La vicenda si è conclusa, nel modo più giusto: il manoscritto originale delle poesie di Dino Campana rimane a casa, in Toscana. L'Ente Cassa di Risparmio di Firenze lo ha infatti acquistato nel primo pomeriggio di ieri, all'asta da Christies's a Roma, nella sede della Casa in Palazzo Massimo Lancellotti in Piazza Navona. Il prezzo dell'acquisto è di 215mila euro considerando anche il pagamento dei diritti d'asta. Probabilmente tale prezzo non corrisponde a un effettivo valore di mercato dell'opera, come aveva detto a Il Tirreno nei giorni scorsi l'avv. Edoardo Speranza, vicepresidente dell'Ente Cassa: ma non ci sono dubbi che corrisponda a un prezzo di affezione, sia per il significato dell'opera in sé, sia per la dolorosa vicenda di cui fu vittima l'infelice poeta toscano.
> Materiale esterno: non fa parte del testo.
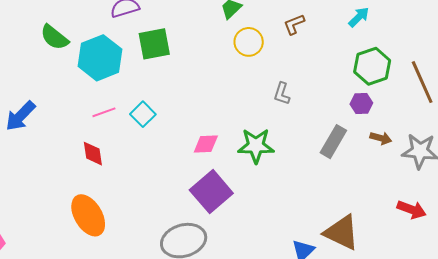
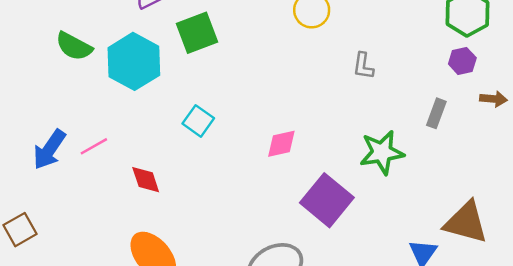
pink line: (104, 112) -> (94, 146), moved
gray rectangle: (333, 142) -> (436, 113), size x0.7
green star: (256, 146) -> (382, 152), moved
purple square: (211, 192) -> (327, 200), moved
La reazione vivace alla notizia che il manoscritto sarebbe andato all'asta, magari per scomparire di nuovo in una abitazione privata, era stata espressa da parte degli enti locali più vicini alla storia del poeta, ma i robusti tagli operati dalla Legge finanziaria ai bilanci degli enti locali, soprattutto ma non solo nel settore della cultura, hanno costretto tutti gli amministratori ad amari ridimensionamenti: non c'erano soldi da investire nel quadernetto contenente le poesie de "Il più lungo giorno", che Campana aveva portato a Firenze nel 1913, e affidato ingenuamente a Ardengo Soffici e Giovanni Papini, sperando di vederle uscire sulla rivista Lacerba. Il manoscritto scomparve, per ricomparire solo nel 1971 tra le carte di Soffici, ormai defunto. La perdita dell'unica copia delle sue poesie sconvolse Dino Campana, che visse questa storia, dolorosa, incredibile, come un torto ingiusto, in una sua personale vicenda già afflitta da frustrazioni amare. Nei mesi successivi, Campana riscrisse le poesie, a memoria, diceva, apportandovi alcuni ripensamenti importanti rispetto all'originale. Le pubblicò a sue spese nel 1914, con il titolo di "Canti orfici". L'Ente Cassa ha la proprietà esclusiva del manoscritto e si propone di presentalo alla stampa prossimamente, quindi di annunciare dove sarà conservato, a chi sarà affidato, per quale utilizzo.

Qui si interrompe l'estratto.